Do You Have Peter Pan Syndrome?

What is Peter Pan Syndrome? Do you remember Peter Pan? You know the boy who doesn’t grow up. I mean, who doesn’t want to stay a child forever? Life was easy as a child, less responsibility, more fun, and way fewer worries to consume our days with.

But, as an adult there comes a time when you have to grow up. At some point, you need to take on adult responsibilities and shift your priorities. Sadly, we don’t live in a magical realm where we can remain children forever.   Growing up and shifting priorities is not a smooth transition for everyone. It is for this reason that Psychology has coined the phrase Peter Pan Syndrome to describe the struggle some adults have with this change.

What are some of the characteristics of Peter Pan Syndrome?

  1. Unwillingness to work hard when you aren’t motivated.

    We all know how hard it can be to get things done when you don’t feel like doing something. Unfortunately, being an adult sometimes means doing things you don’t want to do.

  2. Dabbling in many different things.

    Rather than focusing your time on honing one skill, a person who has Peter Pan Syndrome might spend their time trying a bunch of different things because they can’t pinpoint the one skill they want to master.

  3. Aversion to networking.

    Meeting successful people in your chosen field can be challenging, but essential if you want a job or move up in your company. You have to put yourself out there, talk and learn from others.

  4. Focusing on the long shot.

    We are all told to dream big, but at some point, you might need to shift gears from trying to make it big as a musician or a film star and instead focusing on a more realistic area of interest. Maybe instead of trying to be a multi-billionaire rockstar, you become a music teacher. Or instead of focusing all your energy on being a successful actor, teach a theatre class.

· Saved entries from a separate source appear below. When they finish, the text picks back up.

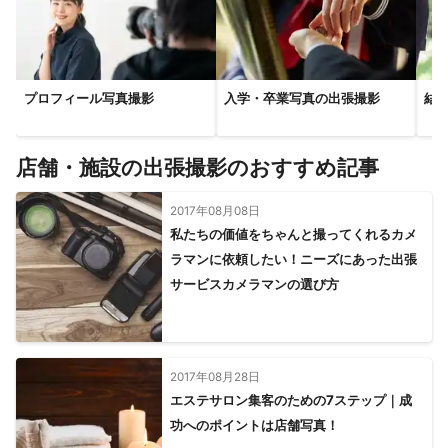
橋本市
九度山町
紀の川市
岩出市
かつらぎ町
【
京都府
】
精華町
京田辺市
八幡市
大山崎町
長岡京市
プロフィール写真撮影
入学・卒業写真の出張撮影
結
木津川市
城陽市
井手町
久御山町
向日市
亀岡市
宇治市
宇治田原町
笠置町
和束町
京都市
南山城村
【
兵庫県
】
店舗・施設の出張撮影のおすすめ記事
尼崎市
伊丹市
芦屋市
西宮市
川西市
宝塚市
2017年08月08日
神戸市
猪名川町
三田市
三木市
丹波篠山市
私たちの価値をちゃんと撮ってくれるカメ
ラマンに依頼したい！ニーズにあった出張
サービスカメラマンの選び方
2017年08月28日
エステサロン集客のための7ステップ｜成
功へのポイントは店舗写真！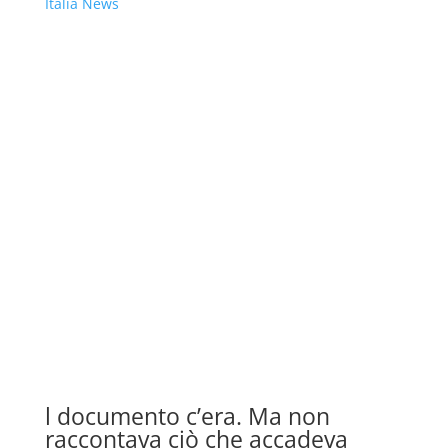
Italia News
l documento c’era. Ma non
raccontava ciò che accadeva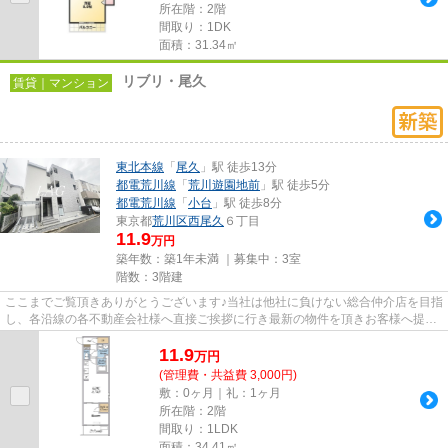
所在階：2階
間取り：1DK
面積：31.34㎡
リブリ・尾久
賃貸｜マンション
東北本線
「
尾久
」駅 徒歩13分
都電荒川線
「
荒川遊園地前
」駅 徒歩5分
都電荒川線
「
小台
」駅 徒歩8分
東京都
荒川区
西尾久
６丁目
11.9
万円
築年数：築1年未満 ｜募集中：
3室
階数：3階建
ここまでご覧頂きありがとうございます♪当社は他社に負けない総合仲介店を目指
し、各沿線の各不動産会社様へ直接ご挨拶に行き最新の物件を頂きお客様へ提供
しております！最新の情報は...
11.9
万
円
(管理費・共益費 3,000円)
敷：0ヶ月｜礼：1ヶ月
所在階：2階
間取り：1LDK
面積：34.41㎡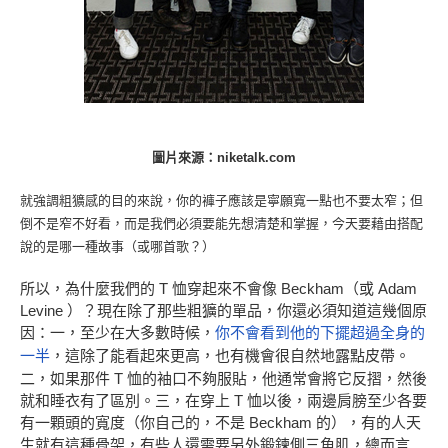
圖片來源：niketalk.com
就強調粗獷感的目的來說，你的褲子應該是寧願寬一點也不要太窄；但
倒不是窄不好看，而是我們必須要能先想清楚和掌握，今天要藉由搭配
說的是哪一種故事（或哪首歌？）
所以，為什麼我們的 T 恤穿起來不會像 Beckham（或 Adam
Levine ）？現在除了那些粗獷的單品，你還必須知道這幾個原
因：一，至少在大多數時候，
你不會看到他的下擺超過全身的
一半
，這除了能看起來更高，也有機會很自然地露點皮帶。
二，如果那件 T 恤的袖口不夠服貼，他通常會將它反摺，然後
就和睡衣有了區別。三，在穿上 T 恤以後，兩邊肩膀至少各要
有一顆頭的寬度（你自己的，不是 Beckham 的），有的人天
生就有這種骨架，有些人還需要另外鍛鍊側三角肌，總而言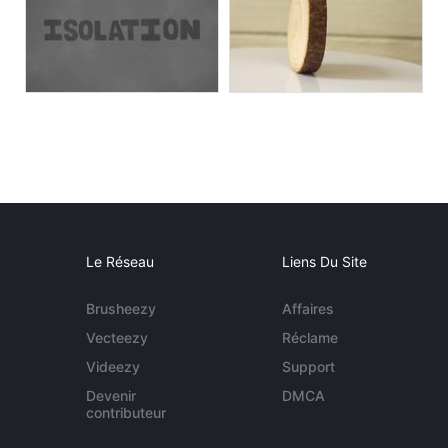
Le Réseau
Liens Du Site
Brusheezy
Affaires
Vecteezy
Réclame
Videezy
Support
Devenir
DMCA
contributeur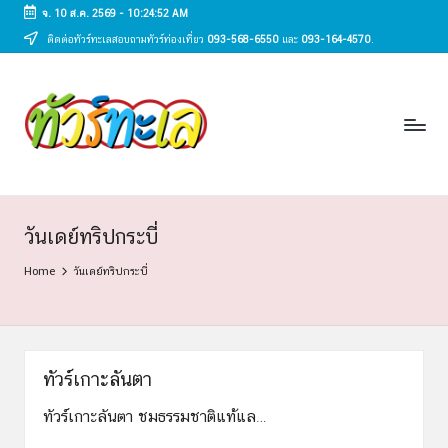
จ. 10 ส.ค. 2569
-
10:24:53 AM
ติดต่อทัวร์ทะเลสอบถามทัวร์ท่องเที่ยว
093-568-6550
และ
093-164-4570
.
Skip
to
ทั
content
ทัวร์
ทะเล
ว
ราคา
ร์
ถูก
2025
ท
|
ะ
แพ็ก
วันเดย์ทริปกระบี่
เก
เ
Home
วันเดย์ทริปกระบี่
จ
ล
เที่ยว
ทะเล
สวย
ทั่ว
ทัวร์เกาะลันตา
ไทย
ทัวร์เกาะลันตา ชมธรรมชาติแท้แล…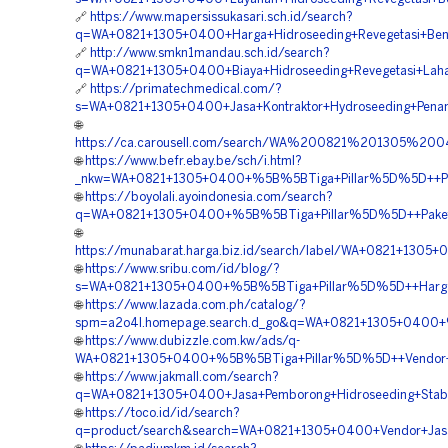
🔗
https://www.mapersissukasari.sch.id/search?
q=WA+0821+1305+0400+Harga+Hidroseeding+Revegetasi+Bend
🔗
http://www.smkn1mandau.sch.id/search?
q=WA+0821+1305+0400+Biaya+Hidroseeding+Revegetasi+Laha
🔗
https://primatechmedical.com/?
s=WA+0821+1305+0400+Jasa+Kontraktor+Hydroseeding+Penan
🌐
https://ca.carousell.com/search/WA%200821%201305%
🌐
https://www.befr.ebay.be/sch/i.html?
_nkw=WA+0821+1305+0400+%5B%5BTiga+Pillar%5D%5D++Paket
🌐
https://boyolali.ayoindonesia.com/search?
q=WA+0821+1305+0400+%5B%5BTiga+Pillar%5D%5D++Paket+Hi
🌐
https://munabarat.harga.biz.id/search/label/WA+0821+130
🌐
https://www.sribu.com/id/blog/?
s=WA+0821+1305+0400+%5B%5BTiga+Pillar%5D%5D++Harga+Hi
🌐
https://www.lazada.com.ph/catalog/?
spm=a2o4l.homepage.search.d_go&q=WA+0821+1305+0400+%5B
🌐
https://www.dubizzle.com.kw/ads/q-
WA+0821+1305+0400+%5B%5BTiga+Pillar%5D%5D++Vendor+Jas
🌐
https://www.jakmall.com/search?
q=WA+0821+1305+0400+Jasa+Pemborong+Hidroseeding+Stabili
🌐
https://toco.id/id/search?
q=product/search&search=WA+0821+1305+0400+Vendor+Jasa+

  5. Abusing alcohol and drugs.

    These types of behaviors while often linked to addiction or other mental health conditions, can make finding and keeping a successful job difficult. It can make adulting that much harder to do.

  6. Blaming your failure on an external source.

    Often, those having difficulty growing up don’t want to accept that they aren’t successful in their careers because they aren’t motivated to try. Instead, they tend to blame it on something their parents, spouse, or former employer did or said. The truth of the matter is some people have come from war, hunger, poverty, abuse and have come out successful. It is all about finding the motivation to go after the life you want.

If you identify with one or more of these characteristics, you should consider speaking with a licensed mental health professional, life coach, or career counselor who can provide guidance. The first thing you should realize is that in order to be successful in a career you will have to grow up – no matter how hard that may seem. If that is challenging for you, there are tools that can help. Anyone can succeed in life and career, it will just take some willingness to make changes.